GANZE BEVÖLKERUNGSGRUPPEN WERDEN AUF EIN IMBISSGERICHT REDUZIERT
Zum Unwort des Jahres 2011 wurde der Bgriff „Döner-Morde“ gekürt, mit dem Polizei und Medien die von der rechtsextremen Terrorzelle Nationalsozialistischer Untergrund (NSU) verübten Morde bezeichneten. In ihrer Begründung erklärte die Jury:
Der Ausdruck steht prototypisch dafür, dass die politische Dimension der Mordserie jahrelang verkannt oder willentlich ignoriert wurde: Die Unterstellung, die Motive der Morde seien im kriminellen Milieu von Schutzgeld- und/oder Drogengeschäften zu suchen, wurde mit dieser Bezeichnung gestützt. Damit hat Döner-Mord(e) über Jahre hinweg die Wahrnehmung vieler Menschen und gesellschaftlicher Institutionen in verhängnisvoller Weise beeinflusst.
Im Jahre 2011 ist der rassistische Tenor des Ausdrucks in vollem Umfang deutlich geworden: Mit der sachlich unangemessenen, folkloristisch-stereotypen Etikettierung einer rechts-terroristischen Mordserie werden ganze Bevölkerungsgruppen ausgegrenzt und die Opfer selbst in höchstem Maße diskriminiert, indem sie aufgrund ihrer Herkunft auf ein Imbissgericht reduziert werden.

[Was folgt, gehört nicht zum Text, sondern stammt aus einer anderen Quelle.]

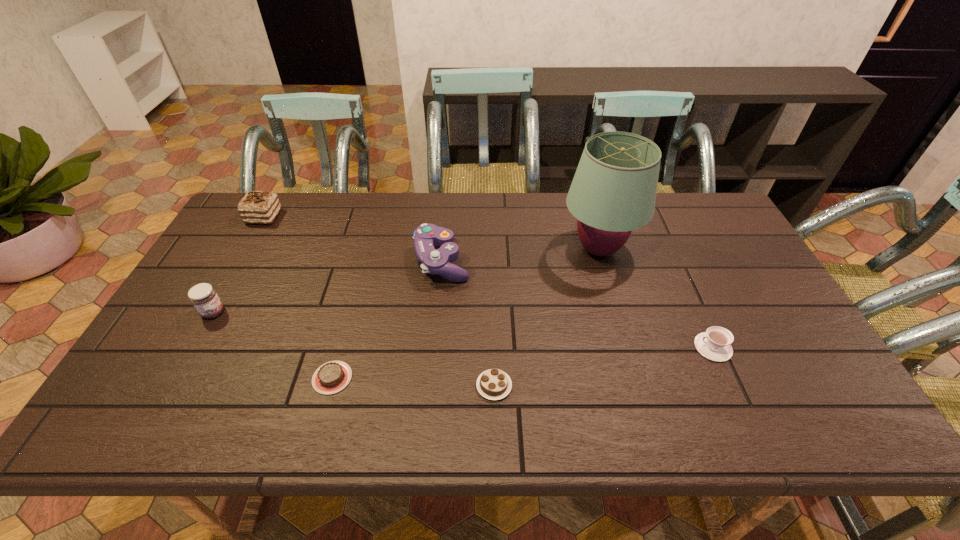 The image size is (960, 540). In order to click on chocolate cake that is at the far edge in this screenshot , I will do `click(257, 207)`.

Identify the location of object present at the near edge. (494, 384).

At what (x,y) coordinates should I click in order to perform the action: click on chocolate cake present at the left edge. Please return your answer as a coordinate pair (x, y). Image resolution: width=960 pixels, height=540 pixels. Looking at the image, I should click on (257, 207).

Identify the location of jam that is at the left edge. The width and height of the screenshot is (960, 540). (204, 298).

Find the location of a particular element. object present at the far left corner is located at coordinates [x=257, y=207].

Image resolution: width=960 pixels, height=540 pixels. Identify the location of vacant space at the far edge of the desktop. (505, 210).

Image resolution: width=960 pixels, height=540 pixels. I want to click on vacant space at the near edge of the desktop, so click(x=237, y=420).

The height and width of the screenshot is (540, 960). In order to click on blank area at the left edge in this screenshot , I will do click(x=170, y=382).

Identify the location of vacant area at the right edge of the desktop. (725, 284).

I want to click on free space between the tallest object and the third object from left to right, so click(x=466, y=313). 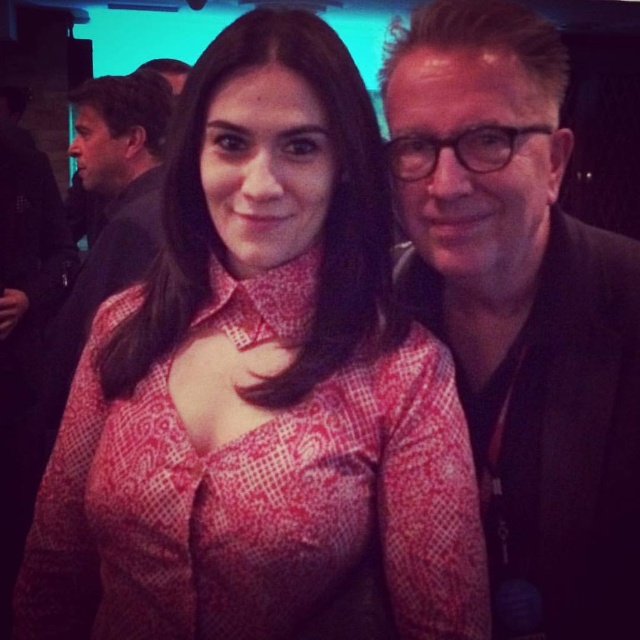 You are a photographer setting up a portrait shoot. You need to ensure that both the pink patterned blouse at center and the matte black suit at center are visible in the frame. Based on their positions, which clothing item is shorter in height?

The pink patterned blouse at center is not as tall as the matte black suit at center, so the pink patterned blouse at center is shorter in height.

Based on the photo, you are standing in front of the photograph and need to determine the exact position of the matte black suit at right. What are its coordinates according to the image grid?

The matte black suit at right is located at point (522, 312).

You are a photographer trying to adjust the lighting for a portrait. You notice the pink patterned blouse at center and the matte black suit at right. Which object should you focus on to ensure proper exposure, considering their positions?

The pink patterned blouse at center should be focused on for proper exposure since it is positioned under the matte black suit at right, which might be in a shadowed area. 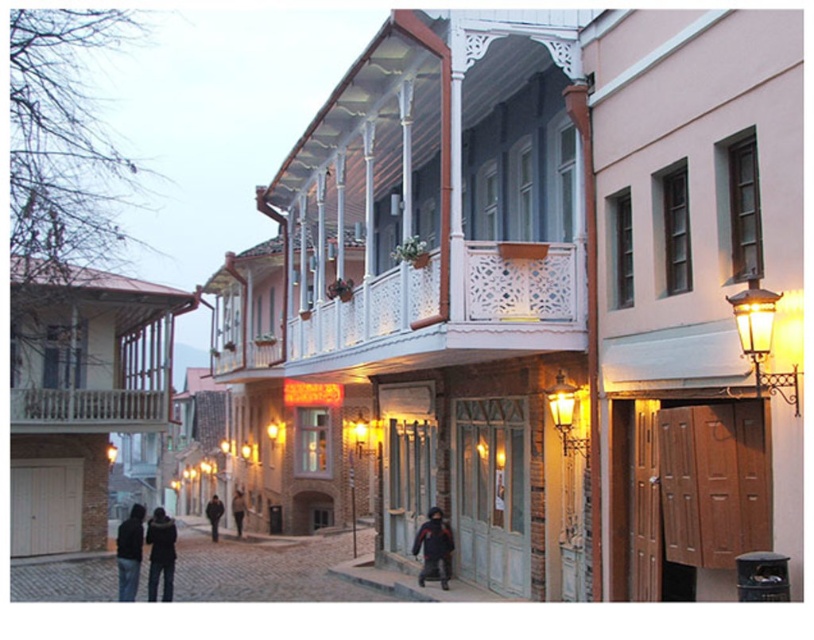 Does white carved wood balcony at center come in front of wooden balcony at center?

Yes, white carved wood balcony at center is closer to the viewer.

Which is above, white carved wood balcony at center or wooden balcony at center?

white carved wood balcony at center is higher up.

Find the location of a particular element. This screenshot has width=814, height=640. white carved wood balcony at center is located at coordinates (444, 320).

Can you confirm if cobblestone street at lower left is shorter than golden wrought iron streetlamp at right?

No.

Measure the distance from cobblestone street at lower left to golden wrought iron streetlamp at right.

A distance of 13.27 meters exists between cobblestone street at lower left and golden wrought iron streetlamp at right.

Is point (335, 552) positioned after point (742, 355)?

That is True.

Find the location of a particular element. The width and height of the screenshot is (814, 640). cobblestone street at lower left is located at coordinates (265, 570).

Does golden brass streetlamp at right appear over dark blue jacket at lower center?

Indeed, golden brass streetlamp at right is positioned over dark blue jacket at lower center.

What are the coordinates of `golden brass streetlamp at right` in the screenshot? It's located at (567, 416). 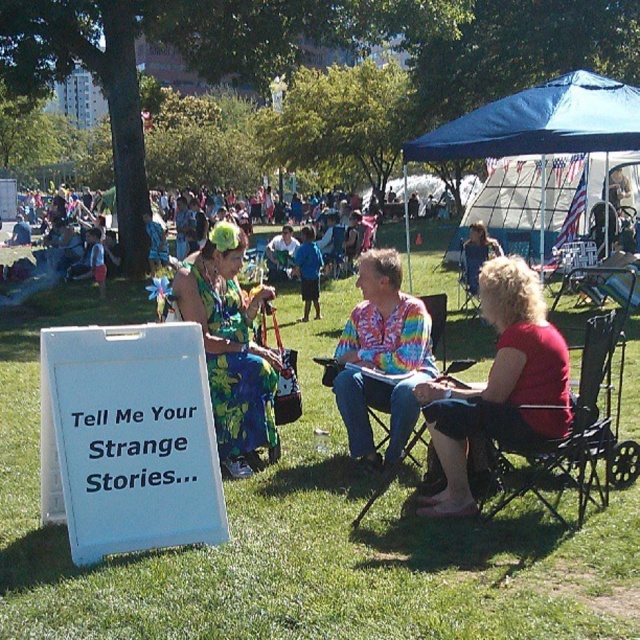 You are a photographer at the festival and want to capture both the white paper sign at lower left and the floral fabric dress at center in your photo. Since you want the sign to be more prominent, which object should you place closer to the camera?

The white paper sign at lower left has a smaller size compared to floral fabric dress at center. To make the sign more prominent, you should place the white paper sign at lower left closer to the camera so it appears larger in the photo.

You are a photographer at the festival and want to capture both the white paper sign at lower left and the blue fabric canopy at upper right in a single frame. Given their sizes, which object will appear smaller in the photo?

The white paper sign at lower left will appear smaller in the photo because it occupies less space than the blue fabric canopy at upper right according to the description.

The point at coordinate (499, 385) is located on which person in the scene? Please specify by using the exact object label from the Objects section.

The point at coordinate (499, 385) is located on the red cotton shirt at center. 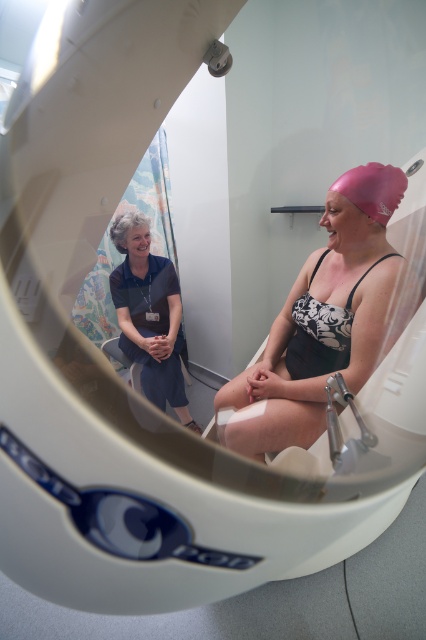 You are a technician operating an MRI scanner and need to ensure the patient is positioned correctly. The pink matte swim cap at upper right must be at least 36 inches away from the scanner entrance to avoid interference. Is the current distance sufficient?

The distance between the pink matte swim cap at upper right and the camera is 32.78 inches, which is less than the required 36 inches. Therefore, the current distance is insufficient to avoid interference.

You are a technician standing at the control panel in the MRI room. You need to place a small sensor exactly at point (305, 353) inside the MRI machine. If your reach extends 1.05 meters from your body, will you be able to reach that point?

The distance of point (305, 353) from the camera is 1.10 meters. Since your reach extends 1.05 meters, you cannot reach the point as it is slightly farther away than your maximum reach.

Weitere Unworte des Jahres 2011 sind „marktkonforme Demokratie“ und „Gutmensch“. „Ähnlich wie der meist ebenfalls in diffamierender Absicht gebrauchte Ausdruck Wutbürger widerspricht der abwertend verwendete Ausdruck Gutmensch Grundprinzipien der Demokratie, zu denen die notwendige Orientierung politischen Handelns an ethischen Prinzipien und das Ideal der Aushandlung gemeinsamer gesellschaftlicher Wertorientierungen in rationaler Diskussion gehören.“
JURY-MITGLIEDER AUS GREIFSWALD
Die Jury der Aktion Unwort des Jahres besteht aus dem Journalisten Stephan Hebel (Frankfurter Rundschau) und den vier Sprachwissenschaftlerinnen Prof. Dr. Nina Janich, Prof. Dr. Martin Wengeler, Dr. Kersten Sven Roth, Prof. Dr. Jürgen Schiewe — die beiden letztgenannten Mitglieder lehrten beziehungsweise lehren übrigens an der Universität Greifswald. Diesen fünf Juroren steht außerdem eine sechste, jährlich wechselnde Person zur Seite. Dieses Jahr war das Dr. Heiner Geißler.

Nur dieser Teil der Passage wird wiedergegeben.